[JDEV] Videoconferencing with jabber / Re:[speex-dev]Videoconferencing with speex and jabber

Mon Dec 1 04:55:20 CST 2003

> Having one user assume the role as server, and one of client is really no
> harder than a model in wich you asume both are equal peers. It's simply a
> matter of different roles. If you can think of any reason why this is not
> true, please share it with the rest of us!

I dont disbute that it is any harder (for one 2 one), simply that using a
client server model when a p2p model is more appropriate IMO can create more
problems than it solves.

> However, using a client/model will allow you to participate in a
> conference on a server with more people *with no extra effort at all*. Yet
> you still state you don't believe it will be easyer?

Yes is easier to implement because you dont need extra p2p, but IMO its not
really that much more to implement it as you will already have a large
amount of the necessary code inplace once you have created a client with
inbuilt server.

> What I *am* saying, that an entirely p2p based conferencing model (with
> more than 2 persons involved) is a lot more complex than a client/server
> model. Even more so, if you only have to implement the client portion.
> That's why this allows "thin" clients to still participate.

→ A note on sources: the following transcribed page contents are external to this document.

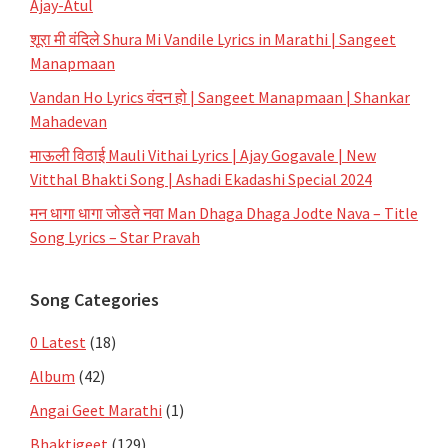
Ajay-Atul
शूरा मी वंदिले Shura Mi Vandile Lyrics in Marathi | Sangeet
Manapmaan
Vandan Ho Lyrics वंदन हो | Sangeet Manapmaan | Shankar
Mahadevan
माऊली विठाई Mauli Vithai Lyrics | Ajay Gogavale | New
Vitthal Bhakti Song | Ashadi Ekadashi Special 2024
मन धागा धागा जोडते नवा Man Dhaga Dhaga Jodte Nava – Title
Song Lyrics – Star Pravah
Song Categories
0 Latest
(18)
Album
(42)
Angai Geet Marathi
(1)
Bhaktigeet
(129)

It was you
> yourself who argued against mixing and bandwith req. on thin clients such
> as a pocket PC.

Yes if you only implement the client portion it will be a lot more work to
add server or p2p, but if everyone does that (to save time and effort) your
proposed system will fall apart because there will be no servers for people
to connect to.

As Mats Bengtsson suggests I think you should take a look at this
http://www.skype.com/skype_p2pexplained.html their solution looks rather
good (although goes further than I have been suggesting), maybe what we
really need to do rather than concocing our own solution is defer to the
even greater experience of someone else and just try to integrate with an
existing mechanism, just like we did with SOCKS5 for the bytestreams
mechanism.

> I think from the discussion it's pretty obvious what's needed/wanted most
> are 2 things:
> - person to person over a direct link
> - conferencing with multiple persons on a server

As you realise I dont think you need to use a server to talk with a small
group of people.

> This can both be handeled, without overlap, with a simple JEP based on a
> c/s model. P2P won't cover this, nor will it be any simpeler.

Sorry but it can handle it as I have clearly shown, it wont be any simpler
but IMO its not much harder if you already have client/server code in place,
and is far more reliable.

> Conferencing over induvidual direct links between persons is intresting
> too, but too complex to be included in the basic JEP if you ask me.

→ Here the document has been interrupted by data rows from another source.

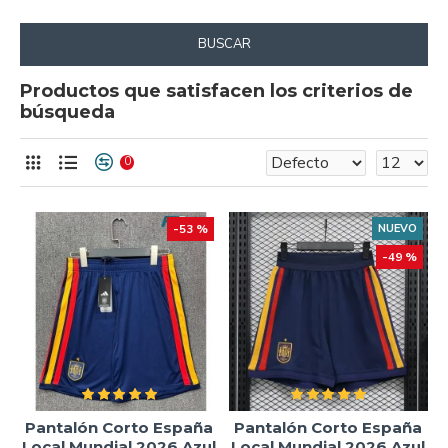
BUSCAR
Productos que satisfacen los criterios de
búsqueda
0
-53 %
NUEVO
-49 %
Pantalón Corto España
Pantalón Corto España
Local Mundial 2026 Azul
Local Mundial 2026 Azul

I dont think its really all that much harder as you know.

> Conferencing over direct links doesn't have to be p2p either. You can base
> it on the c/s JEP with every induvidual participant acting as a server.
> Not that more complex than doing this on a p2p based model.

But that is p2p is it not?

> With conferencing the requirment of a (fast enough) server is way more
> reasonable than for a person to person conversation (I completly agree
> with you there a direct link should be used when possible!).

Good good.

> However, by
> going with a c2s model you'll still provide a fallback method for when a
> direct link fails, by using a component that hosts a conference.

Sure and if you read my emails I never said we shouldnt have server based as
a fallback, infact I proposed a hybrid client/server and p2p structure.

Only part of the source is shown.